Shiner sings my praises or is saying "NOOO!" I can't remember which.
As performers we all seek it.
It’s a sharpness.
A crispness of delivery.
The unguarded alacrity of thought.
It says “Pay attention audience. Or we will leave you in the dust.”
It’s not about pacing though.
It’s not rushed.
It's a living thing.
It can live in an excruciatingly long pause just as it can live in a flurry of words and action.
And to keep an audience riveted, it is essential.
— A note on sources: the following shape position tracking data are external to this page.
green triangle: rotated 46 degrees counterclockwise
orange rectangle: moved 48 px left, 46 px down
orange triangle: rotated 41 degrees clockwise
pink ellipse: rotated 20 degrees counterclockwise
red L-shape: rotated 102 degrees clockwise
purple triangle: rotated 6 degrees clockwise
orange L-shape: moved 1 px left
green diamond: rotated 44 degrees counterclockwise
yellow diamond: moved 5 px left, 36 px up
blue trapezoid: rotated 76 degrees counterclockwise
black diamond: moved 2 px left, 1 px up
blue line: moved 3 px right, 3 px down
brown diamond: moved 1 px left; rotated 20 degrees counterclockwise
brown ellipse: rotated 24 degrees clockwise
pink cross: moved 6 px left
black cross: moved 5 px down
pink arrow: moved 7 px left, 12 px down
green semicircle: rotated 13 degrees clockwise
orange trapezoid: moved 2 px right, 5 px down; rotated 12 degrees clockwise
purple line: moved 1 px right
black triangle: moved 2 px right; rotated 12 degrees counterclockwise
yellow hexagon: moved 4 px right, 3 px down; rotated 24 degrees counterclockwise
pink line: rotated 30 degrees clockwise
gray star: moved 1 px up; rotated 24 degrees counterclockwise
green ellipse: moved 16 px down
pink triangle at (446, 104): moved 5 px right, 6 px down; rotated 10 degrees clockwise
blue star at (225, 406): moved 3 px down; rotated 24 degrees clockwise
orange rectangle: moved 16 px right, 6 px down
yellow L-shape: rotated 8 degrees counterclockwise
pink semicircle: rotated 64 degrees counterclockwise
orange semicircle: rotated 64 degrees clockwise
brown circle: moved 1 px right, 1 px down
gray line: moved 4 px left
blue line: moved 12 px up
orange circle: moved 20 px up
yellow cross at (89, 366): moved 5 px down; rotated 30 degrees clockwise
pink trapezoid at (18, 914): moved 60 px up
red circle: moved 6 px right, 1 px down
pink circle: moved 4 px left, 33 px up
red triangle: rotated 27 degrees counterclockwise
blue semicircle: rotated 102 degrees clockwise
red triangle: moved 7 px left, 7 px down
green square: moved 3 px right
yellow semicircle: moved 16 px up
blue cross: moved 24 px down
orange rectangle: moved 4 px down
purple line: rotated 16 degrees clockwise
My fellow clown Jimmy Slonina here at Cirque has a great word for it.
He calls it The Crackle.
And when our bits go well he says
“That was crackly!”
David Shiner worked with us clowns on a recent visit to insure The Crackle Factor was alive here at Kooza.
I had spent the morning in the Bronx.
Cirque du Monde, Cirque du Soleil’s outreach program had a few of us out to Hunt’s Point for a break down cruise of perhaps the most environmentally toxic funnels of real estate in the United States where we toured one of the “little victories” these intrepid social worker/activist/clowns have carved out of this ravaged urban landscape.
Sandwiched between a reeking fertilizer factory and the burning smoke stacks of a waste management smelter is a park where kids laugh and play and learn circus skills.
Amid this Industrial wasteland the kids-
(70% of which have extreme cases of asthma from the diesel trucks that they must navigate around to get anywhere)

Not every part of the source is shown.